Cosa rischia l’uomo che per anni ha abusato della figlia minore e l’ha messa incinta nel Bresciano

Un uomo avrebbe abusato della figlia minore per anni. Fin dalla tenera età della bimba. Gli abusi e le violenze sessuali erano continui e sarebbero avvenuti all'interno delle mura domestiche, in un'abitazione in provincia di Brescia. L'uomo non si è mai fermato. Poi, un giorno, la minorenne avrebbe iniziato ad accusare forti dolori addominali e la madre, preoccupata, l'avrebbe portata in Pronto Soccorso. E lì i medici avrebbero scoperto una verità sconvolgente: era incinta.
È stata subito inviata una segnalazione alle forze dell'ordine, alle quali la minore avrebbe dichiarato che il responsabile di tutto era il padre. Nell'immediato è stato attivato il protocollo Codice Rosso, relativo a denunce e indagini su reati di violenza domestica e di genere, e contattate le forze dell'ordine.
La Procura di Brescia, in collaborazione con la Questura, ha avviato subito indagini approfondite e attualmente le forze dell'ordine sono al lavoro per cercare di ricostruire nel dettaglio il contesto nel quale le violenze sarebbero state perpetrate. Occorre anche verificare se ci sono altri eventuali responsabili o persone che erano a conoscenza dei fatti e non hanno mai denunciato.
Intanto il padre è stato arrestato con l'accusa di violenza sessuale aggravata ed è stato trasferito nel carcere Canton Mombello di Brescia dove resterà a disposizione dell'autorità giudiziaria. Prossimamente si terrà un processo nell'ambito del quale verranno valutate la posizione dell'uomo e la conseguente pena. Alla luce di quanto accaduto, cosa rischierebbe nel concreto l'uomo? Fanpage.it lo ha chiesto e ne ha parlato con l'avvocato Paolo Di Fresco.

Cosa rischia l’uomo che per anni avrebbe abusato sessualmente della figlia minore fino a metterla incinta?
Il reato che con ogni probabilità gli verrà contestato è quello di violenza sessuale aggravata per un verso, dal rapporto di parentela e, per l’altro, dal pregiudizio grave che le condotte reiterate potrebbero avere arrecato alla minore. In tal caso, la pena prevista dall’art. 609 bis c.p. – da sei a dodici anni di reclusione – è aumentata di un terzo per ciascuna aggravante. Non sappiamo, peraltro, quando abbiano avuto inizio gli abusi: la questione è importante perché la pena prevista per la violenza sessuale subisce un aumento della metà quando il minore abbia un’età compresa tra i 10 e 14 anni, mentre è addirittura raddoppiata quando la vittima abbia meno di dieci anni.
Quanto si aggrava la posizione dell’uomo per il fatto che la minore di cui ha abusato è la figlia e che gli abusi sarebbero stati perpetrati all’interno delle mura domestiche?
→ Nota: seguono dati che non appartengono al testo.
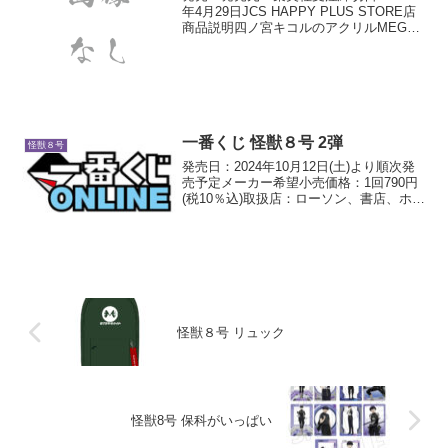
年4月29日JCS HAPPY PLUS STORE店
商品説明四ノ宮キコルのアクリルMEGA
フィギュア！迫力あるイラストが存分に
堪能できるアイテム！MEGAな存在感を
キミの目で体感せよ！※今後、再受注...
一番くじ 怪獣８号 2弾
怪獣８号
発売日：2024年10月12日(土)より順次発
売予定メーカー希望小売価格：1回790円
(税10％込)取扱店：ローソン、書店、ホビ
ーショップ、一部のゲームセンター、ア
ニメイト、一番くじ公式ショップ、一番
くじONLINEなどダブルチャンスキャン...
怪獣８号 リュック
怪獣8号 保科がいっぱい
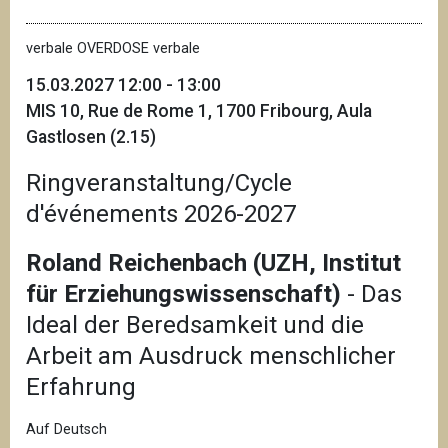
verbale OVERDOSE verbale
15.03.2027 12:00 - 13:00
MIS 10, Rue de Rome 1, 1700 Fribourg, Aula
Gastlosen (2.15)
Ringveranstaltung/Cycle
d'événements 2026-2027
Roland Reichenbach (UZH, Institut
für Erziehungswissenschaft)
- Das
Ideal der Beredsamkeit und die
Arbeit am Ausdruck menschlicher
Erfahrung
Auf Deutsch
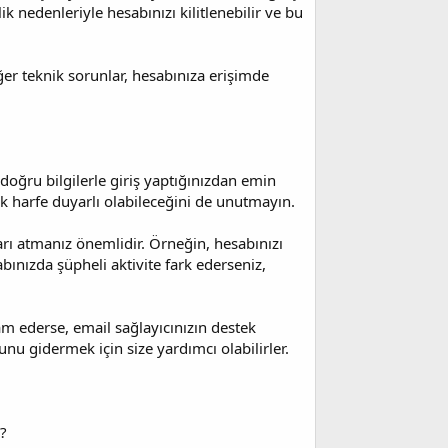
ik nedenleriyle hesabınızı kilitlenebilir ve bu
ğer teknik sorunlar, hesabınıza erişimde
 doğru bilgilerle giriş yaptığınızdan emin
ük harfe duyarlı olabileceğini de unutmayın.
rı atmanız önemlidir. Örneğin, hesabınızı
abınızda şüpheli aktivite fark ederseniz,
am ederse, email sağlayıcınızın destek
nu gidermek için size yardımcı olabilirler.
?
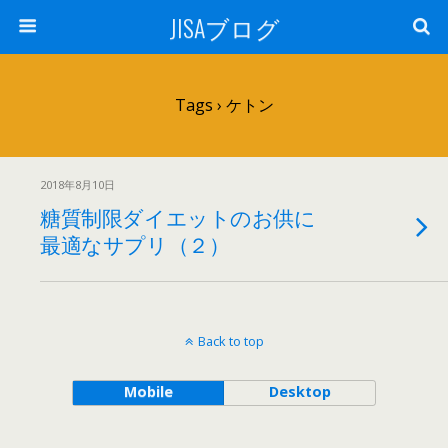
JISAブログ
Tags › ケトン
2018年8月10日
糖質制限ダイエットのお供に
最適なサプリ（２）
Back to top
Mobile
Desktop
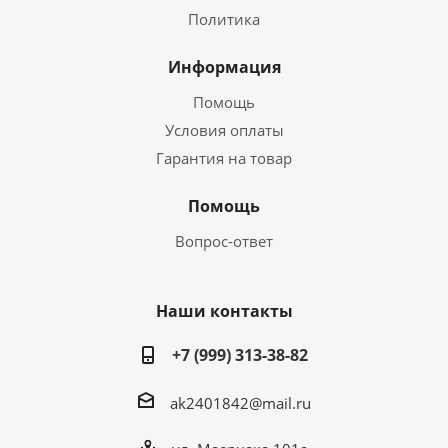
Политика
Информация
Помощь
Условия оплаты
Гарантия на товар
Помощь
Вопрос-ответ
Наши контакты
+7 (999) 313-38-82
ak2401842@mail.ru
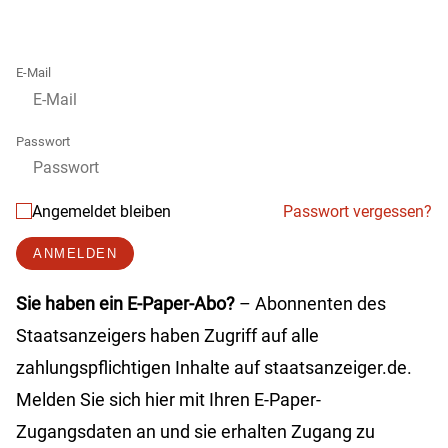
E-Mail
Passwort
Angemeldet bleiben
Passwort vergessen?
ANMELDEN
Sie haben ein E-Paper-Abo?
– Abonnenten des
Staatsanzeigers haben Zugriff auf alle
zahlungspflichtigen Inhalte auf staatsanzeiger.de.
Melden Sie sich hier mit Ihren E-Paper-
Zugangsdaten an und sie erhalten Zugang zu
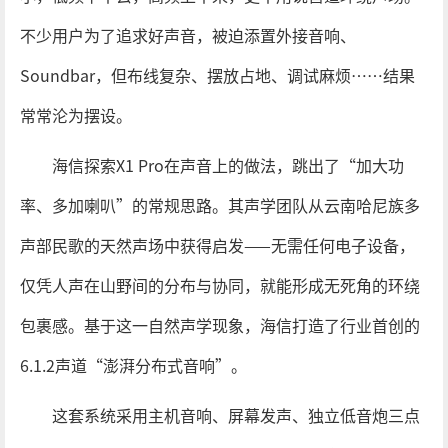
不少用户为了追求好声音，被迫添置外接音响、
Soundbar，但布线复杂、摆放占地、调试麻烦……结果
常常沦为摆设。
海信探索X1 Pro在声音上的做法，跳出了“加大功
率、多加喇叭”的常规思路。其声学团队从云南哈尼族多
声部民歌的天然声场中获得启发——无需任何电子设备，
仅凭人声在山野间的分布与协同，就能形成无死角的环绕
包裹感。基于这一自然声学现象，海信打造了行业首创的
6.1.2声道“澎湃分布式音响”。
这套系统采用主机音响、屏幕发声、独立低音炮三点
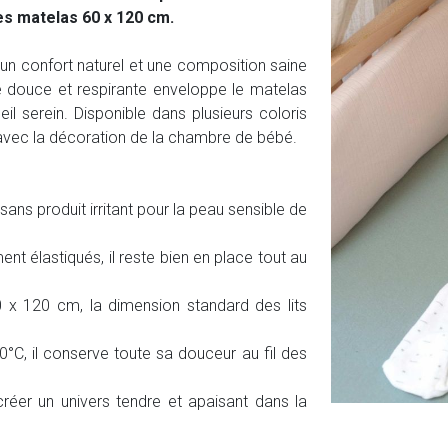
es matelas 60 x 120 cm.
 un confort naturel et une composition saine
ure douce et respirante enveloppe le matelas
l serein. Disponible dans plusieurs coloris
 avec la décoration de la chambre de bébé.
sans produit irritant pour la peau sensible de
t élastiqués, il reste bien en place tout au
x 120 cm, la dimension standard des lits
°C, il conserve toute sa douceur au fil des
créer un univers tendre et apaisant dans la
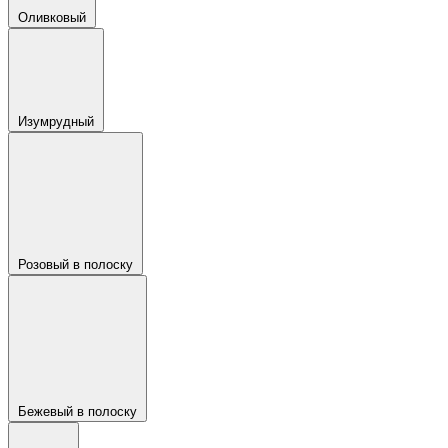
Оливковый
Изумрудный
Розовый в полоску
Бежевый в полоску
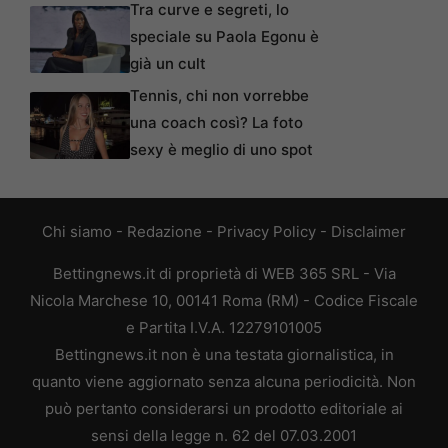
Tra curve e segreti, lo
speciale su Paola Egonu è
già un cult
Tennis, chi non vorrebbe
una coach così? La foto
sexy è meglio di uno spot
Chi siamo
-
Redazione
-
Privacy Policy
-
Disclaimer
Bettingnews.it di proprietà di WEB 365 SRL - Via
Nicola Marchese 10, 00141 Roma (RM) - Codice Fiscale
e Partita I.V.A. 12279101005
Bettingnews.it non è una testata giornalistica, in
quanto viene aggiornato senza alcuna periodicità. Non
può pertanto considerarsi un prodotto editoriale ai
sensi della legge n. 62 del 07.03.2001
Molto. La violenza sessuale è di per sé un reato particolarmente grave, che diviene davvero odioso quando sia commesso da un genitore. Come ho detto, la possibile pena finale potrebbe essere persino raddoppiata o comunque fortemente aumentata dalla sicura sussistenza delle altre aggravanti.
Se accertato che la gravidanza della ragazza sia frutto della violenza del padre, come potrebbe difendersi l’uomo in sede legale? Potrebbe avere attenuanti o aggravanti?
La difesa non sarà agevole. Oltretutto, il danno psicofisico inferto a una bambina, costretta ad una gravidanza in tenera età da un padre irresponsabile e totalmente privo di freni morali, mi sembra davvero poco compatibile con la concessione di eventuali attenuanti. A meno che, beninteso, non si provi la seminfermità mentale dell’uomo. È probabile, inoltre, che gli inquirenti sottopongano a un vaglio particolarmente attento la posizione della madre della bambina. Nel nostro ordinamento, risponde di violenza sessuale in concorso omissivo la madre che, pur avendo contezza (o potendo averne) degli abusi perpetrati dal marito in danno dei figli, non si adoperi per scongiurare gli episodi illeciti.